HEALTH SYSTEMS TODAY STRUGGLE WITH RISING COSTS and lower reimbursement coupled with expectations for greater safety and quality of care. Failing to adapt to these changes and position your pharmacy enterprise for the future will result in fates similar to those of  Blockbuster and Kodak. As hospitals and health systems shift toward a value-based reimbursement model, we must promote a progressive pharmacy practice model with pharmacists working together with providers in collaborative practice agreements.


Leveraging Pharmacists’ Expertise

My colleague, Matthew Gibson, Pharm.D., M.S., BCPS, is the Clinical Pharmacy Manager for Ambulatory Services at Novant Health. He has many years of experience with implementing collaborative practice agreements, pharmacist credentialing, and expanding pharmacy services. His pharmacy team delivers the highest-quality clinical care to our patients throughout the continuum of care.

It takes more than interprofessional collaboration throughout the patient’s hospital stay to improve patient care. Pharmacists need to be officially recognized for their expertise. North Carolina state medical and pharmacy boards have recognized pharmacists as practitioners since 1998, under the designation of clinical pharmacist practitioners (CPPs). Like other midlevel providers, CPPs enter into collaborative practice agreements with physicians, whereby the physician grants authority to the pharmacist to provide specific patient care services. The North Carolina Board of Pharmacy requires a protocol agreement between the supervising physician and CPP. This agreement details the CPP’s scope regarding disease state, medication therapy, and monitoring privileges.

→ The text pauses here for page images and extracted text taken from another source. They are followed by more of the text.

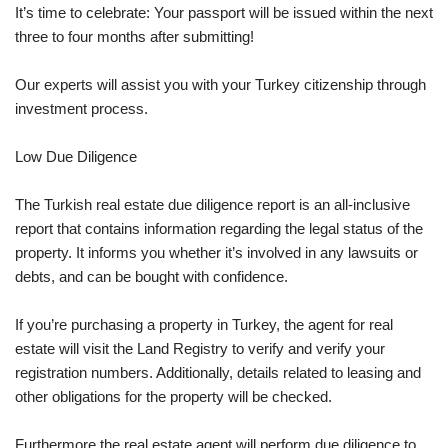
It’s time to celebrate: Your passport will be issued within the next
three to four months after submitting!
Our experts will assist you with your Turkey citizenship through
investment process.
Low Due Diligence
The Turkish real estate due diligence report is an all-inclusive
report that contains information regarding the legal status of the
property. It informs you whether it’s involved in any lawsuits or
debts, and can be bought with confidence.
If you’re purchasing a property in Turkey, the agent for real
estate will visit the Land Registry to verify and verify your
registration numbers. Additionally, details related to leasing and
other obligations for the property will be checked.
Furthermore the real estate agent will perform due diligence to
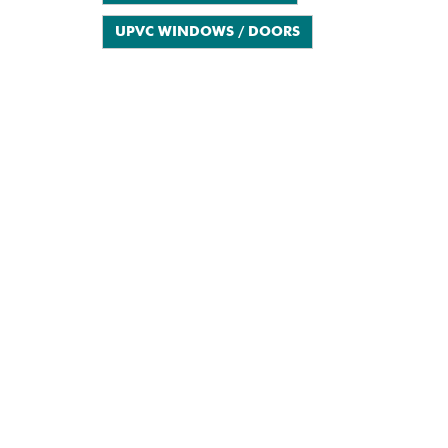
UPVC WINDOWS / DOORS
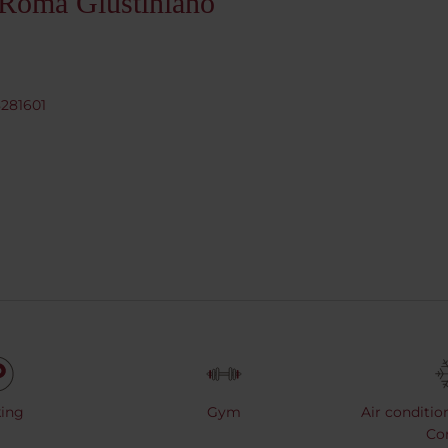
 Roma Giustiniano
8281601
ing
Gym
Air conditio
Co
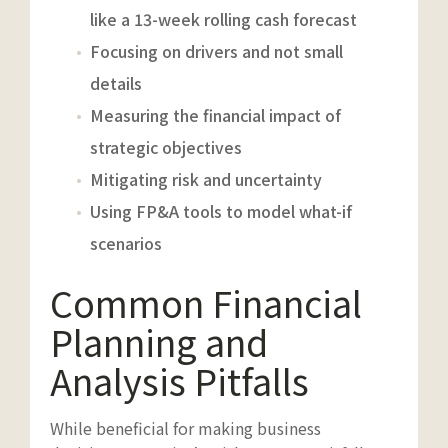
like a 13-week rolling cash forecast
Focusing on drivers and not small
details
Measuring the financial impact of
strategic objectives
Mitigating risk and uncertainty
Using FP&A tools to model what-if
scenarios
Common Financial
Planning and
Analysis Pitfalls
While beneficial for making business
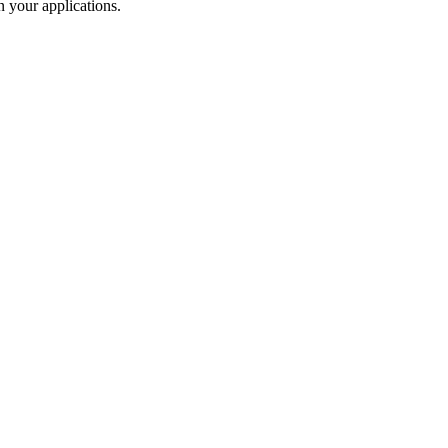
 your applications.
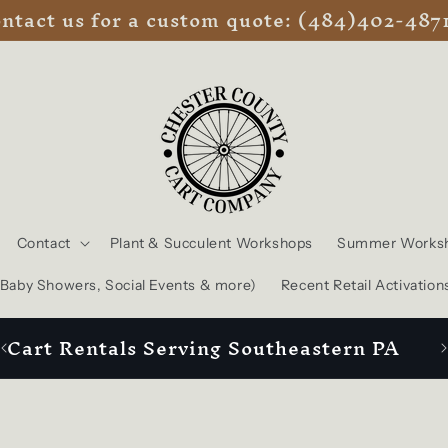
ntact us for a custom quote: (484)402-487
Contact
Plant & Succulent Workshops
Summer Works
, Baby Showers, Social Events & more)
Recent Retail Activation
Cart Rentals Serving Southeastern PA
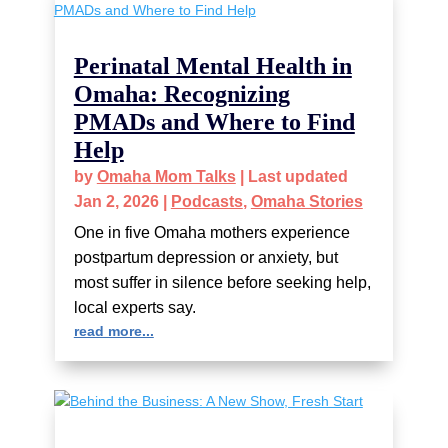
Perinatal Mental Health in
Omaha: Recognizing
PMADs and Where to Find
Help
by
Omaha Mom Talks
|
Last updated
Jan 2, 2026
|
Podcasts
,
Omaha Stories
One in five Omaha mothers experience
postpartum depression or anxiety, but
most suffer in silence before seeking help,
local experts say.
read more...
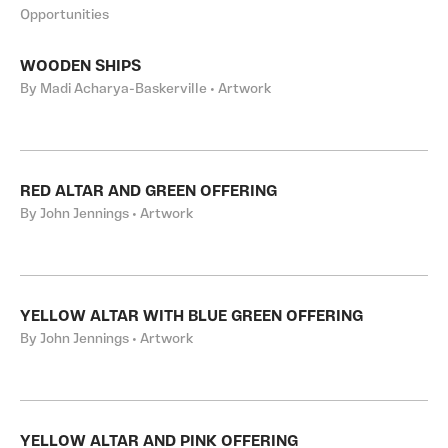
Opportunities
WOODEN SHIPS
By Madi Acharya-Baskerville • Artwork
RED ALTAR AND GREEN OFFERING
By John Jennings • Artwork
YELLOW ALTAR WITH BLUE GREEN OFFERING
By John Jennings • Artwork
YELLOW ALTAR AND PINK OFFERING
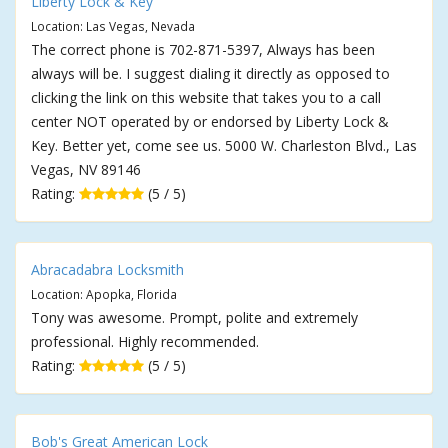
Liberty Lock & Key
Location: Las Vegas, Nevada
The correct phone is 702-871-5397, Always has been
always will be. I suggest dialing it directly as opposed to
clicking the link on this website that takes you to a call
center NOT operated by or endorsed by Liberty Lock &
Key. Better yet, come see us. 5000 W. Charleston Blvd., Las
Vegas, NV 89146
Rating:
(5 / 5)
Abracadabra Locksmith
Location: Apopka, Florida
Tony was awesome. Prompt, polite and extremely
professional. Highly recommended.
Rating:
(5 / 5)
Bob's Great American Lock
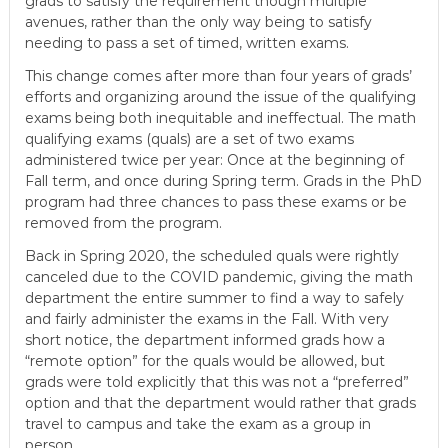
grads to satisfy the requirement though multiple
e
avenues, rather than the only way being to satisfy
E
needing to pass a set of timed, written exams.
m
This change comes after more than four years of grads’
p
efforts and organizing around the issue of the qualifying
l
exams being both inequitable and ineffectual. The math
o
qualifying exams (quals) are a set of two exams
y
administered twice per year: Once at the beginning of
Fall term, and once during Spring term. Grads in the PhD
e
program had three chances to pass these exams or be
e
removed from the program.
s
A
Back in Spring 2020, the scheduled quals were rightly
canceled due to the COVID pandemic, giving the math
F
department the entire summer to find a way to safely
T
and fairly administer the exams in the Fall. With very
6
short notice, the department informed grads how a
0
“remote option” for the quals would be allowed, but
6
grads were told explicitly that this was not a “preferred”
9
option and that the department would rather that grads
travel to campus and take the exam as a group in
person.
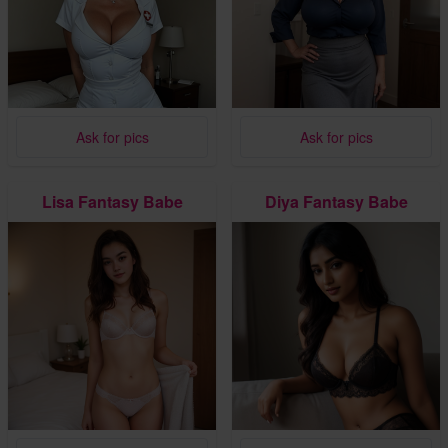
Ask for pics
Ask for pics
Lisa Fantasy Babe
Diya Fantasy Babe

Know Your Medical Staff Bylaws

At Novant Health, Dr. Gibson has partnered with physician leadership to successfully add CPPs to the medical staff bylaws. This means CPPs are now considered advanced practice clinicians, which is the same designation as nurse practitioners and physicians assistants. At a high level, medical staff bylaws describe how the medical staff governs itself. The bylaws explain the rights of the medical staff, the qualifications for medical staff members and advanced practice clinicians, and the necessary steps in the appointment, reappointment, and clinical privileging processes.

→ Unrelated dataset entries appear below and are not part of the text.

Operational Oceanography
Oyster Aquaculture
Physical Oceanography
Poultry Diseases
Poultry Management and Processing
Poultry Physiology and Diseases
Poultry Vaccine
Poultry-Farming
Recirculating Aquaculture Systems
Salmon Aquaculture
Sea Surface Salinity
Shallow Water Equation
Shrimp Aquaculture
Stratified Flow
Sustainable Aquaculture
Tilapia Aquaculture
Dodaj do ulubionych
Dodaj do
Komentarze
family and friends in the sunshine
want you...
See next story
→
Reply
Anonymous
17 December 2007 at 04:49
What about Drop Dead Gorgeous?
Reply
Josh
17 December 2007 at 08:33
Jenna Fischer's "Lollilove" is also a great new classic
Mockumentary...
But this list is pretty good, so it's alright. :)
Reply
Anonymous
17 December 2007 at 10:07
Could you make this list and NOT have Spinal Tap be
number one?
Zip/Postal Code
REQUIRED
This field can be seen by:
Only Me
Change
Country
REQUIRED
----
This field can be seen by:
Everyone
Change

Every health system has its own credentialing and privileging process. Our credentialing and privileging process occurs through our central verification and medical staff offices, which determined that our CPPs would complete the same rigor of credentialing, privileging, and oversight process as our medical providers.

North Carolina laws have established a quality assessment schedule for CPPs to meet with their supervising physician on a regular basis to review clinical performance. Since the training of pharmacists has rapidly progressed over the past 10 years resulting in a spectrum of clinical skill sets among pharmacists, we decided to adopt more stringent eligibility requirements than the state, such as Board of Pharmacy Specialties certification and two years’ clinical pharmacy experience.


Successful Use of CPPs

Novant Health first used CPPs in the acute care setting to support optimal medication management in the neurology service line and is in the process of expanding into other venues of care, such as medication reconciliation at admission and discharge, emergency department culture review, and high-risk chronic disease state management.

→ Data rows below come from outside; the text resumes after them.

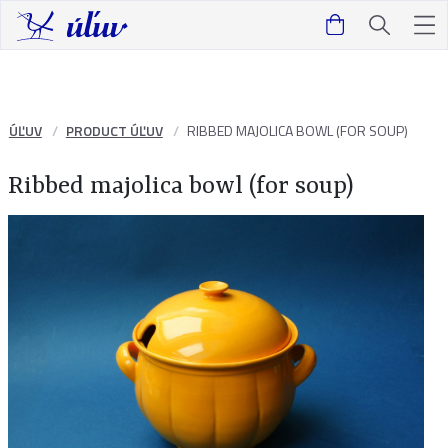
ÚĽUV
PRODUCT ÚĽUV
RIBBED MAJOLICA BOWL (FOR SOUP)
Ribbed majolica bowl (for soup)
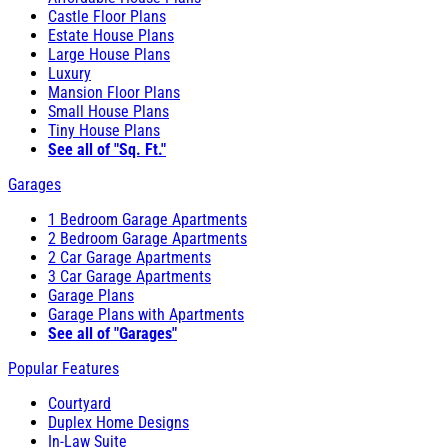
Castle Floor Plans
Estate House Plans
Large House Plans
Luxury
Mansion Floor Plans
Small House Plans
Tiny House Plans
See all of "Sq. Ft."
Garages
1 Bedroom Garage Apartments
2 Bedroom Garage Apartments
2 Car Garage Apartments
3 Car Garage Apartments
Garage Plans
Garage Plans with Apartments
See all of "Garages"
Popular Features
Courtyard
Duplex Home Designs
In-Law Suite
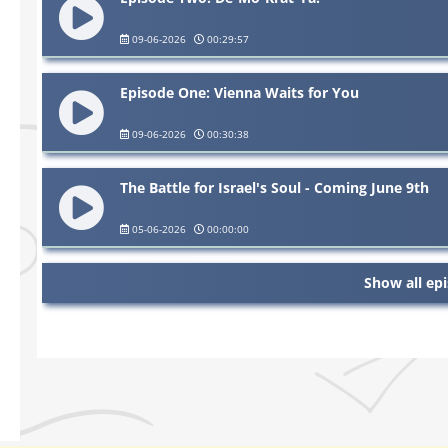
09-06-2026
00:29:57
Episode One: Vienna Waits for You
09-06-2026
00:30:38
The Battle for Israel's Soul - Coming June 9th
05-06-2026
00:00:00
Show all ep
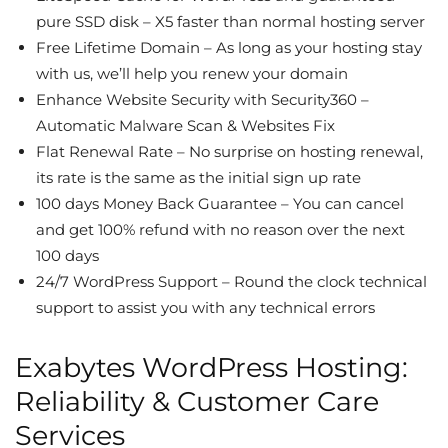
pure SSD disk – X5 faster than normal hosting server
Free Lifetime Domain – As long as your hosting stay
with us, we’ll help you renew your domain
Enhance Website Security with Security360 –
Automatic Malware Scan & Websites Fix
Flat Renewal Rate – No surprise on hosting renewal,
its rate is the same as the initial sign up rate
100 days Money Back Guarantee – You can cancel
and get 100% refund with no reason over the next
100 days
24/7 WordPress Support – Round the clock technical
support to assist you with any technical errors
Exabytes WordPress Hosting:
Reliability & Customer Care
Services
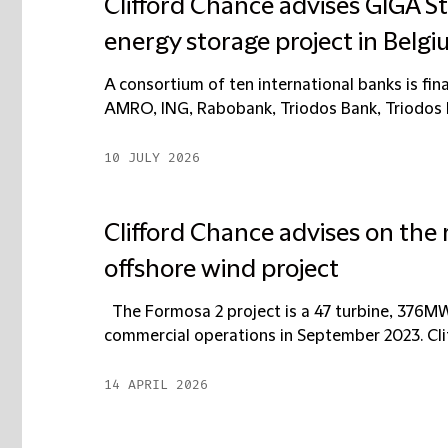
Clifford Chance advises GIGA S
energy storage project in Belg
A consortium of ten international banks is fi
AMRO, ING, Rabobank, Triodos Bank, Triodos 
10 JULY 2026
Clifford Chance advises on the 
offshore wind project
The Formosa 2 project is a 47 turbine, 376M
commercial operations in September 2023. Clif
14 APRIL 2026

The role of the pharmacist has drastically changed over the years from dispensing and verifying orders to direct patient care in partnership with all other disciplines. Our pharmacists play a crucial role in ensuring that our patients receive the highest-quality care and safest experience possible every time.

One of the most cost-effective investments any health system can make is leveraging its pharmacists in collaborative practice agreements throughout every venue of care to deliver a remarkable experience.